Dissertation Medal Winner 1999
Widespread recognition of Alexander "Greek" Thomson's world-class contribution to architecture is at last helping to safe-guard the remaining works for the appreciation of future generations. Thomson was indisputably one of the towering intellects and visionaries of the nineteenth century, and yet little has been written on the theoretical underpinnings of his work.
Thomson's work is readily acknowledged as stylistically anomalous in appraisals of nineteenth century architecture but as this dissertation hopes to demonstrate, Thomson also stands out with the more widely and fashionably held nineteenth century philosophies of art and architecture, adhering instead to theories held only by a very few others in his day. Thomson's powerful, assimilative Presbyterian faith enabled him to view other ancient cultures such as the Greeks as being essential forerunners to Christianity. He saw a divine archetype common in the most perfect edifices of the past.
The primary sources for this dissertation have been the transcriptions available of lectures delivered by Thomson as well as study of the surviving work- particularly St Vincent Street Church, the greatest of his extant buildings that is still functioning.
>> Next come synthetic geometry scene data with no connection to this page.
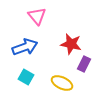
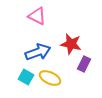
pink triangle: rotated 24 degrees counterclockwise
blue arrow: moved 13 px right, 5 px down
yellow ellipse: moved 12 px left, 5 px up
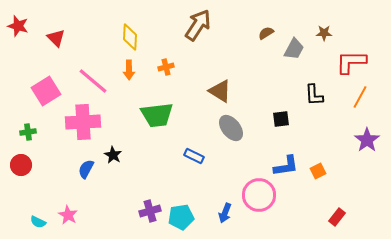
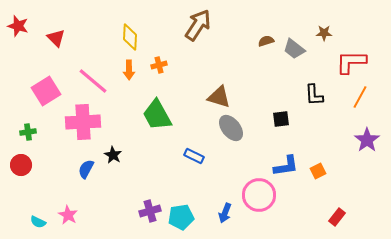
brown semicircle: moved 8 px down; rotated 14 degrees clockwise
gray trapezoid: rotated 100 degrees clockwise
orange cross: moved 7 px left, 2 px up
brown triangle: moved 1 px left, 6 px down; rotated 15 degrees counterclockwise
green trapezoid: rotated 68 degrees clockwise
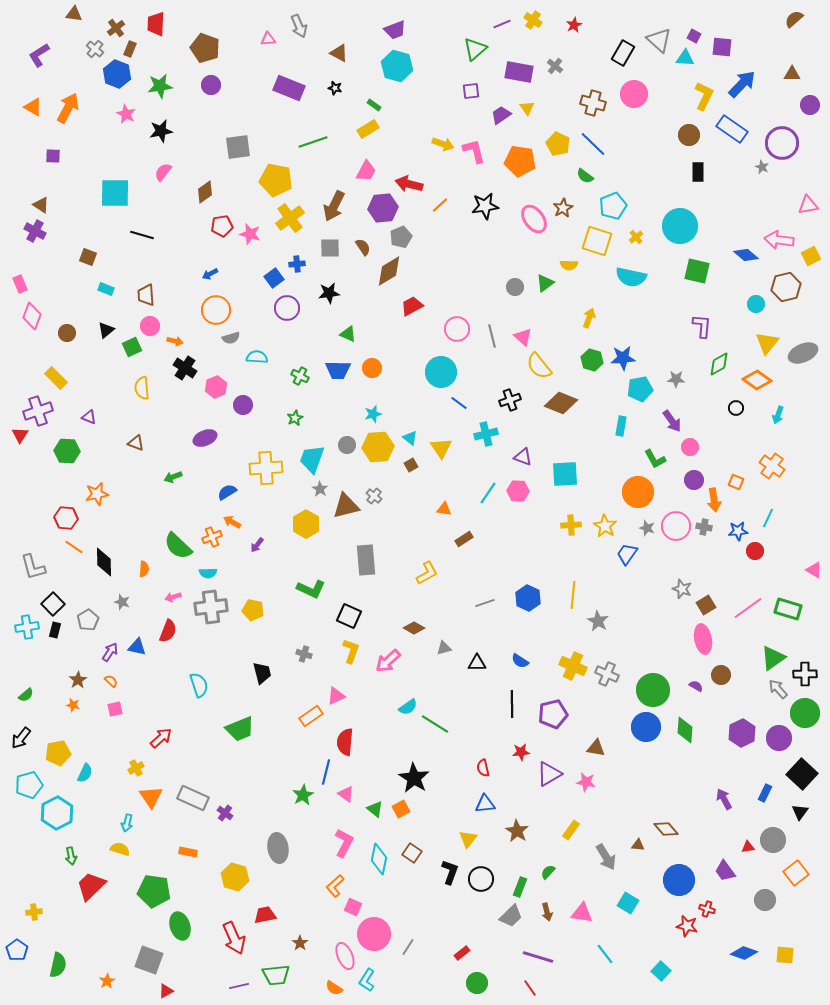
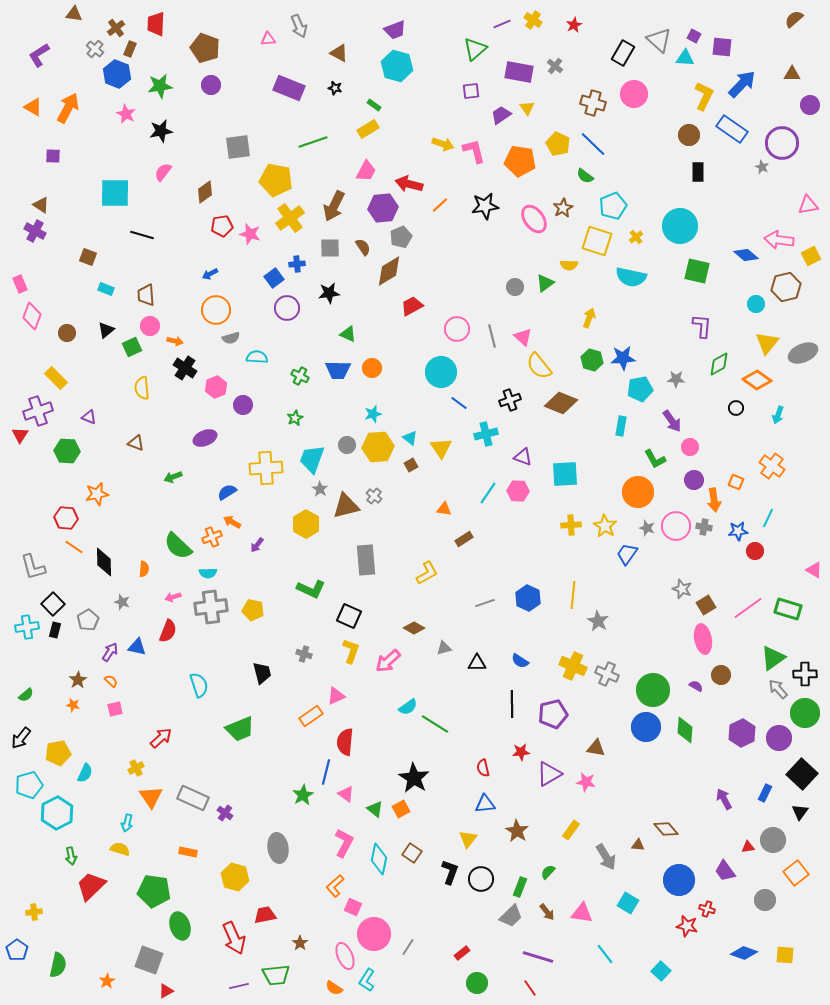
brown arrow at (547, 912): rotated 24 degrees counterclockwise
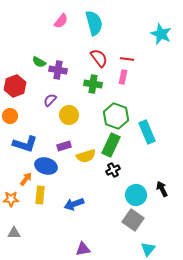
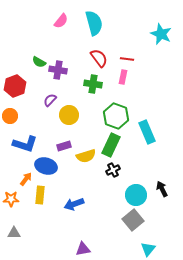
gray square: rotated 15 degrees clockwise
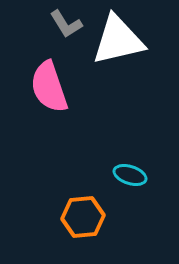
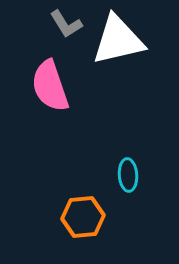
pink semicircle: moved 1 px right, 1 px up
cyan ellipse: moved 2 px left; rotated 68 degrees clockwise
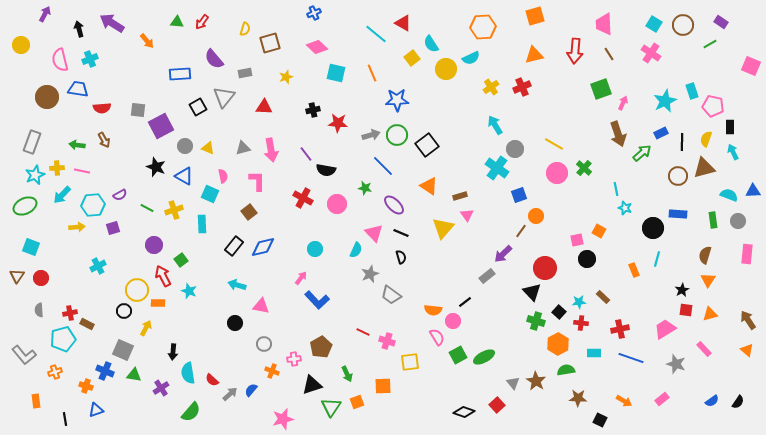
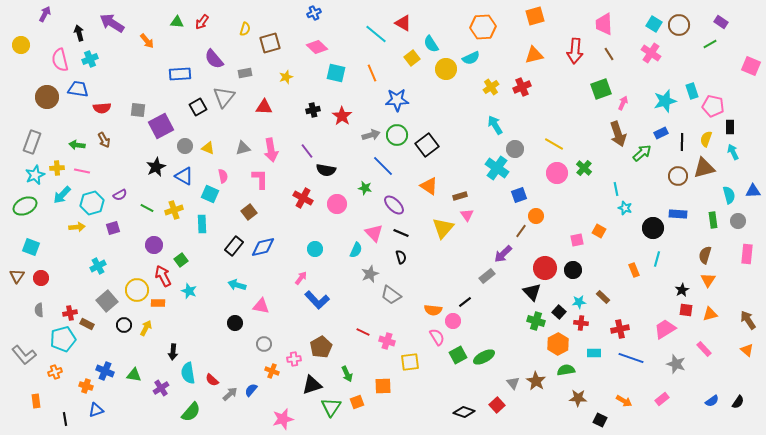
brown circle at (683, 25): moved 4 px left
black arrow at (79, 29): moved 4 px down
cyan star at (665, 101): rotated 10 degrees clockwise
red star at (338, 123): moved 4 px right, 7 px up; rotated 30 degrees clockwise
purple line at (306, 154): moved 1 px right, 3 px up
black star at (156, 167): rotated 24 degrees clockwise
pink L-shape at (257, 181): moved 3 px right, 2 px up
cyan semicircle at (729, 195): rotated 54 degrees clockwise
cyan hexagon at (93, 205): moved 1 px left, 2 px up; rotated 10 degrees counterclockwise
black circle at (587, 259): moved 14 px left, 11 px down
black circle at (124, 311): moved 14 px down
gray square at (123, 350): moved 16 px left, 49 px up; rotated 25 degrees clockwise
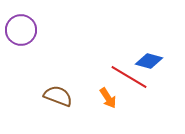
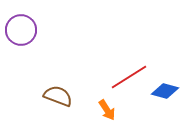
blue diamond: moved 16 px right, 30 px down
red line: rotated 63 degrees counterclockwise
orange arrow: moved 1 px left, 12 px down
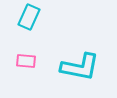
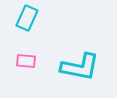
cyan rectangle: moved 2 px left, 1 px down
In addition considerable effort has been made to uncover relevant though often obscure writing of the nineteenth century, as well as exploring the realms of sacred geometry and numerology, biblical architecture- from Noah's Ark to the New Jerusalem- as well as other ancient sources upon which Thomson's genius may have fed.
Thomson's artistic grail was the key which would enable modern works to possess the same power and originality as the ancient works and thus to transcend temporal trivialities. It is in this intellectual and spiritual quest and in Thomson's evident success in realising the fruits of his enquiry that his deeply held theories on architecture have made such a rewarding and relevant subject for a dissertation.
Edward J. Taylor
I consider this dissertation a first class piece of work which is a genuine contribution to knowledge and to our understanding of the mind of 'Greek' Thomson. It combines serious historical research with a subtle architectural understanding informed by an interest in proportional systems. This dissertation was awarded a distinction by our External Examiner, Margaret Richardson, Curator of the Soane Museum. I have the highest regard for this student, who is as interested in sculpture as he is in architecture. I should add that Mr Taylor, together with a friend, won this years Alexander Thomson Travelling Studentship competition, now administered by the Glasgow Institute of Architects, the suject being a monument to go on the unmarked grave of Thomson in the Southern Necropolis.